Developer preferences for interaction patterns existed before AI tools, with some preferring IDEs while others used Vim or Emacs. AI adds another dimension of customization. Logan suggested that developers might eventually have highly personalised environments, potentially even forks of tools like VS Code that include custom agentic capabilities.
The cost of creating software continues to drop, which enables more experimentation and specialization. Rather than converging on a single optimal workflow, the ecosystem may produce an expanding variety of approaches tuned to different mental models, languages, and problem domains.
For organizations, this implies flexibility in tooling policies. Forcing a single approach may sacrifice individual productivity gains that come from letting developers work in their preferred environments. The tradeoff between standardization benefits and individual optimization is shifting toward the latter as tools become more capable.
Software Volume and Developer Value
Logan made a striking claim: software volume could be a million times larger in ten years than it is today. The natural follow-up question concerns what that means for developer value.
The answer draws on a distinction between coding as typing and software engineering as problem-solving. The value of typing characters that compile into programs is likely to decline. The value of understanding problems deeply, making architectural decisions, and having strong opinions based on experience is likely to persist or increase.
"AI doesn't minimise the value of that way of thinking about the world, the way of problem-solving," Logan argued. "I think it actually accelerates the value of it."
There will always be a frontier of capability beyond what average users of AI tools can achieve. The gap between what tools can theoretically do and what most people can accomplish with them creates space for developers who understand the systems deeply enough to push toward that frontier. Edge cases, debugging complex failures, and making technical decisions where no single right answer exists all require human judgment even when AI handles implementation.
The pedagogical implication matters as well. Computer science education that emphasises problem-solving approaches and ways of thinking transfers to AI-augmented development. Education focused narrowly on syntax and manual coding translates less directly.
AGI as Product, Not Model
The conversation touched briefly on AGI, where Logan offered a framework worth considering. His view is that AGI will emerge as a product experience rather than a model release. The distinction matters because products involve orchestration, UI, integration with other systems, and all the complexity that goes into making capabilities accessible and useful.

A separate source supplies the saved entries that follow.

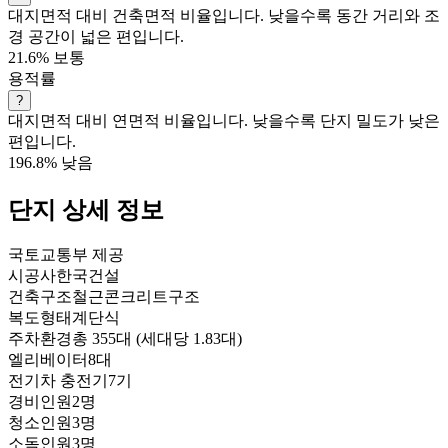
대지면적 대비 건축면적 비율입니다. 낮을수록 동간 거리와 조
경 공간이 넓은 편입니다.
21.6%
보통
용적률
?
대지면적 대비 연면적 비율입니다. 낮을수록 단지 밀도가 낮은
편입니다.
196.8%
낮음
단지 상세 정보
국토교통부 제공
시공사
한국건설
건축구조
철근콘크리트구조
복도형태
계단식
주차환경
총 355대 (세대당 1.83대)
엘리베이터
8대
전기차 충전기
7기
경비인원
2명
청소인원
3명
소독인원
3명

"I would be very surprised if we end up with just this chat UI where you go in and you just ask your question and everyone's like, this is AGI because it can do anything," Logan predicted. "I think it's going to probably be very orchestrated, with lots of different stuff, a ton of UI complexity, and all these different things."

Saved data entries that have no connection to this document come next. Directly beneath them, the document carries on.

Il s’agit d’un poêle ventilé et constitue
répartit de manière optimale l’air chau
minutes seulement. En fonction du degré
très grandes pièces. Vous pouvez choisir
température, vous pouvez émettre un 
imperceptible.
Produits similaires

This perspective aligns with what happened with coding agents. The models capable of writing code existed before the agent harnesses that made them useful in practice. The product layer that orchestrates model capabilities, manages context, handles tool use, and presents appropriate interfaces is what transformed potential into productivity.
For developers and companies building on AI, the implication is that capability improvements in underlying models matter, but so does the entire stack of product work that makes those capabilities usable. The gap between what models can do in principle and what products deliver in practice represents both an opportunity and a necessary investment.
The full conversation covers additional ground on Google's AI Studio platform, the evolution of SWE-bench and other benchmarks, and predictions about the lab landscape over the next five years. Worth a listen for anyone tracking how the major platforms are thinking about developer tools and the trajectory of AI capabilities.